• **ASSIGNMENT**: Your answer should be the lines below from the one with "không phù hợp" to the one with "Nous contacter", both included, given again exactly and with nothing added.

Extracted records

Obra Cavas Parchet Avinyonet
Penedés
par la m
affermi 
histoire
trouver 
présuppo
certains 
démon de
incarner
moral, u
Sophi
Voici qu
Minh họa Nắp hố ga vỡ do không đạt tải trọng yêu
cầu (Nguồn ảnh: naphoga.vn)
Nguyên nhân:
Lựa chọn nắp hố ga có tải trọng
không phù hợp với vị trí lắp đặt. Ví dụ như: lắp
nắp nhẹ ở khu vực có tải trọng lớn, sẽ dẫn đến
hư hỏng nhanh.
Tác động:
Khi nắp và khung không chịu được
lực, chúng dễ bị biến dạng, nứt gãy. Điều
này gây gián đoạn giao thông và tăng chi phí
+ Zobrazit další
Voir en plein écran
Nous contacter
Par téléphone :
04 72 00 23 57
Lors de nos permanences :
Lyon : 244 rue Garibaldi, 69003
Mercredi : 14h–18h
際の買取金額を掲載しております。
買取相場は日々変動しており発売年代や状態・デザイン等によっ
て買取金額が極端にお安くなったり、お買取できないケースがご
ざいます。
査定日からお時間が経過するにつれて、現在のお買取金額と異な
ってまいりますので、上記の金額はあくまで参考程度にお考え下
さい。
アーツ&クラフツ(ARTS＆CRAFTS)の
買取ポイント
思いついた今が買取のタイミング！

• **OUTPUT**:
không phù hợp với vị trí lắp đặt. Ví dụ như: lắp
nắp nhẹ ở khu vực có tải trọng lớn, sẽ dẫn đến
hư hỏng nhanh.
Tác động:
Khi nắp và khung không chịu được
lực, chúng dễ bị biến dạng, nứt gãy. Điều
này gây gián đoạn giao thông và tăng chi phí
+ Zobrazit další
Voir en plein écran
Nous contacter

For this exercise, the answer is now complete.